Filimonov DA, Poroikov VV. Prognosis of specters of biological activity of organic molecules. Russian chemical journal. 2006;50(2):66-75 (russ)
Filimonov D, Poroikov V, Borodina Y, Gloriozova T. Chemical Similarity Assessment Through Multilevel Neighborhoods of Atoms: Definition and Comparison with the Other Descriptors. ChemInform. 1999;39(4):666-670. doi:10.1002/chin.199940210
Decisions regarding care and treatment of patients should be fully made by attending doctors. The predicted chemical compounds listed in the report are given only for doctor’s consideration and they cannot be treated as prescribed medication. It is the physician’s responsibility to independently decide whether any, none or all of the predicted compounds can be used solely or in combination for patient treatment purposes, taking into account all applicable information regarding FDA prescribing recommendations for any therapeutic and the patient’s condition, including, but not limited to, the patient’s and family’s medical history, physical examinations, information from various diagnostic tests, and patient preferences in accordance with the current standard of care. Whether or not a particular patient will benefit from a selected therapy is based on many factors and can vary significantly.

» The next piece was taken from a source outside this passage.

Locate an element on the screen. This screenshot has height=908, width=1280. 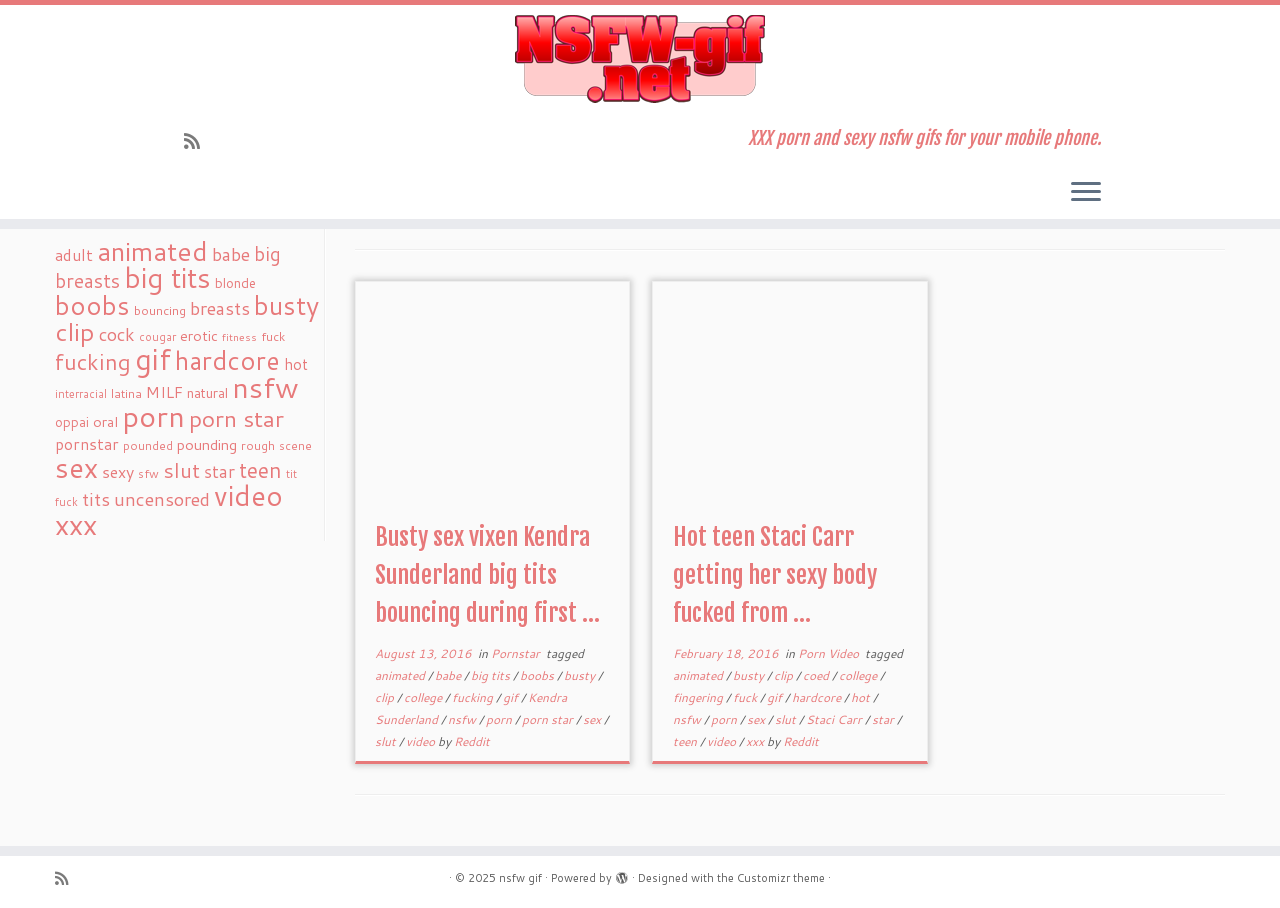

The compounds predicted to be active against the identified drug targets in the report are not guaranteed to be active against any particular patient’s condition. GeneXplain GmbH does not give any assurances or guarantees regarding the treatment information and conclusions given in the report. There is no guarantee that any third party will provide a refund for any of the treatment decisions made based on these results. None of the listed compounds was checked by Genome Enhancer for adverse side-effects or even toxic effects.
The analysis report contains information about chemical drug compounds, clinical trials and disease biomarkers retrieved from the HumanPSD™ database of gene-disease assignments maintained and exclusively distributed worldwide by geneXplain GmbH. The information contained in this database is collected from scientific literature and public clinical trials resources. It is updated to the best of geneXplain’s knowledge however we do not guarantee completeness and reliability of this information leaving the final checkup and consideration of the predicted therapies to the medical doctor.
The scientific analysis underlying the Genome Enhancer report employs a complex analysis pipeline which uses geneXplain’s proprietary Upstream Analysis approach, integrated with TRANSFAC® and TRANSPATH® databases maintained and exclusively distributed worldwide by geneXplain GmbH. The pipeline and the databases are updated to the best of geneXplain’s knowledge and belief, however, geneXplain GmbH shall not give a warranty as to the characteristics or to the content and any of the results produced by Genome Enhancer. Moreover, any warranty concerning the completeness, up-to-dateness, correctness and usability of Genome Enhancer information and results produced by it, shall be excluded.
The results produced by Genome Enhancer, including the analysis report, severely depend on the quality of input data used for the analysis. It is the responsibility of Genome Enhancer users to check the input data quality and parameters used for running the Genome Enhancer pipeline.
Note that the text given in the report is not unique and can be fully or partially repeated in other Genome Enhancer analysis reports, including reports of other users. This should be considered when publishing any results or excerpts from the report. This restriction refers only to the general description of analysis methods used for generating the report. All data and graphics referring to the concrete set of input data, including lists of mutated genes, differentially expressed genes/proteins/metabolites, functional classifications, identified transcription factors and master regulators, constructed molecular networks, lists of chemical compounds and reconstructed model of molecular mechanisms of the studied pathology are unique in respect to the used input data set and Genome Enhancer pipeline parameters used for the current run.